Extracted page text data
****************

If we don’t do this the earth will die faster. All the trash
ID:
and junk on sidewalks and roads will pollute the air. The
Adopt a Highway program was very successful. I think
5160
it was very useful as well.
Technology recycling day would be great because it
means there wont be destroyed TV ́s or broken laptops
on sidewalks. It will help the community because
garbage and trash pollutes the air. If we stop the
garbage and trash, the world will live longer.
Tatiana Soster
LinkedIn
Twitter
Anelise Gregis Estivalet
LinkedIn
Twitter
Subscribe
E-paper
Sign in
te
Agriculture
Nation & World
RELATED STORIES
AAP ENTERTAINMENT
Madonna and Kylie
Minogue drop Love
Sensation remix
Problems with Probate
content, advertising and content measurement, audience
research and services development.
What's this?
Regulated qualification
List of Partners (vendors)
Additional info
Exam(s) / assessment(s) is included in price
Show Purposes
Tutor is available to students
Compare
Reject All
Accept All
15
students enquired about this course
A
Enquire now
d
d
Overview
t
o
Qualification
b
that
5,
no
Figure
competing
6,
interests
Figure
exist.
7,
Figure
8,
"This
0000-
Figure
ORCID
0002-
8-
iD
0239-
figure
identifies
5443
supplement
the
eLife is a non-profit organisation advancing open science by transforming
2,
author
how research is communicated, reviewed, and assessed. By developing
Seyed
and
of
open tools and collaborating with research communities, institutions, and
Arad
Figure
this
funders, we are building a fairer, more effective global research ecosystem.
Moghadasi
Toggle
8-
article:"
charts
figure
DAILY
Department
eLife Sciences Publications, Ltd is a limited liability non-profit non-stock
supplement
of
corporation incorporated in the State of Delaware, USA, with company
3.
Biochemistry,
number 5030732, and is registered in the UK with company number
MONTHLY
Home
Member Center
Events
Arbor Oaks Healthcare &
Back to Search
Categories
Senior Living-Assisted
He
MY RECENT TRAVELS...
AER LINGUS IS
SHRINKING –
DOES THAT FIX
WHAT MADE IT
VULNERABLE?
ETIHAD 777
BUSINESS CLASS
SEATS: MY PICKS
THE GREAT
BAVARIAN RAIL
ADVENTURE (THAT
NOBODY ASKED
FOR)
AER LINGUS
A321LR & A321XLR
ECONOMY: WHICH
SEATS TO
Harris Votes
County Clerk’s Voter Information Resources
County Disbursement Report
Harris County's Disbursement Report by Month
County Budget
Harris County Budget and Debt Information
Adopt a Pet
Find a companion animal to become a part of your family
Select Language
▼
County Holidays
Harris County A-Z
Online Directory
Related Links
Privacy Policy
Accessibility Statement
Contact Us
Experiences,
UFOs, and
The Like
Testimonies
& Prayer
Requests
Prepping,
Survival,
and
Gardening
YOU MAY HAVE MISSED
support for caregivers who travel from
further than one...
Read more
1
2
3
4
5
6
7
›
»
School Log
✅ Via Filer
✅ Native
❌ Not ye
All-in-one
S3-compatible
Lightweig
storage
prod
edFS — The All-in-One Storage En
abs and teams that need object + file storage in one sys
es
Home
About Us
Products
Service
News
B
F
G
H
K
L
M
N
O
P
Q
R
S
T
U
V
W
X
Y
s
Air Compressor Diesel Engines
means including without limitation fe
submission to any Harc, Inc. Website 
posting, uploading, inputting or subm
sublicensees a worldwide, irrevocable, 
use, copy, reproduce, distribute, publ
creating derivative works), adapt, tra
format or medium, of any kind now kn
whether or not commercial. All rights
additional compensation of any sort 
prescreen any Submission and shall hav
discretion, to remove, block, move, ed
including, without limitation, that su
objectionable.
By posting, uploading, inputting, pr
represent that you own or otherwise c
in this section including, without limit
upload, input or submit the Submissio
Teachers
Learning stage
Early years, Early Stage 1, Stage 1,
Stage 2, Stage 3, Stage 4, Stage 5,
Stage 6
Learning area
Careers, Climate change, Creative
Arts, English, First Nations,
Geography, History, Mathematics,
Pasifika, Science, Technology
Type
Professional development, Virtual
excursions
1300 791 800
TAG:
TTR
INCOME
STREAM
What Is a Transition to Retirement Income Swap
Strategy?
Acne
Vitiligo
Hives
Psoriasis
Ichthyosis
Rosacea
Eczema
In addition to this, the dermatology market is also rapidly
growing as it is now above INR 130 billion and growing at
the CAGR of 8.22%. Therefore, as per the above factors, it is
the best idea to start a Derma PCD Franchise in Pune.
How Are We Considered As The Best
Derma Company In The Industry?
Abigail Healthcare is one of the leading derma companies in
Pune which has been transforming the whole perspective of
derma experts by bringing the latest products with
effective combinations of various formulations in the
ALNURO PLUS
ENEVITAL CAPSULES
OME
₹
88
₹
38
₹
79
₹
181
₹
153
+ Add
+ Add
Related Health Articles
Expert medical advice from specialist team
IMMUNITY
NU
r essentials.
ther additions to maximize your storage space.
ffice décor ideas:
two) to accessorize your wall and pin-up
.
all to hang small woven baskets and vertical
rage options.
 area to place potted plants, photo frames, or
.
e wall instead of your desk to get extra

****************

> Problem requirements: Transcribe the records above from the line holding "Related Links" down to the line holding "the best idea", inclusive, without adding anything.

> Task result:
Related Links
Privacy Policy
Accessibility Statement
Contact Us
Experiences,
UFOs, and
The Like
Testimonies
& Prayer
Requests
Prepping,
Survival,
and
Gardening
YOU MAY HAVE MISSED
support for caregivers who travel from
further than one...
Read more
1
2
3
4
5
6
7
›
»
School Log
✅ Via Filer
✅ Native
❌ Not ye
All-in-one
S3-compatible
Lightweig
storage
prod
edFS — The All-in-One Storage En
abs and teams that need object + file storage in one sys
es
Home
About Us
Products
Service
News
B
F
G
H
K
L
M
N
O
P
Q
R
S
T
U
V
W
X
Y
s
Air Compressor Diesel Engines
means including without limitation fe
submission to any Harc, Inc. Website 
posting, uploading, inputting or subm
sublicensees a worldwide, irrevocable, 
use, copy, reproduce, distribute, publ
creating derivative works), adapt, tra
format or medium, of any kind now kn
whether or not commercial. All rights
additional compensation of any sort 
prescreen any Submission and shall hav
discretion, to remove, block, move, ed
including, without limitation, that su
objectionable.
By posting, uploading, inputting, pr
represent that you own or otherwise c
in this section including, without limit
upload, input or submit the Submissio
Teachers
Learning stage
Early years, Early Stage 1, Stage 1,
Stage 2, Stage 3, Stage 4, Stage 5,
Stage 6
Learning area
Careers, Climate change, Creative
Arts, English, First Nations,
Geography, History, Mathematics,
Pasifika, Science, Technology
Type
Professional development, Virtual
excursions
1300 791 800
TAG:
TTR
INCOME
STREAM
What Is a Transition to Retirement Income Swap
Strategy?
Acne
Vitiligo
Hives
Psoriasis
Ichthyosis
Rosacea
Eczema
In addition to this, the dermatology market is also rapidly
growing as it is now above INR 130 billion and growing at
the CAGR of 8.22%. Therefore, as per the above factors, it is
the best idea to start a Derma PCD Franchise in Pune.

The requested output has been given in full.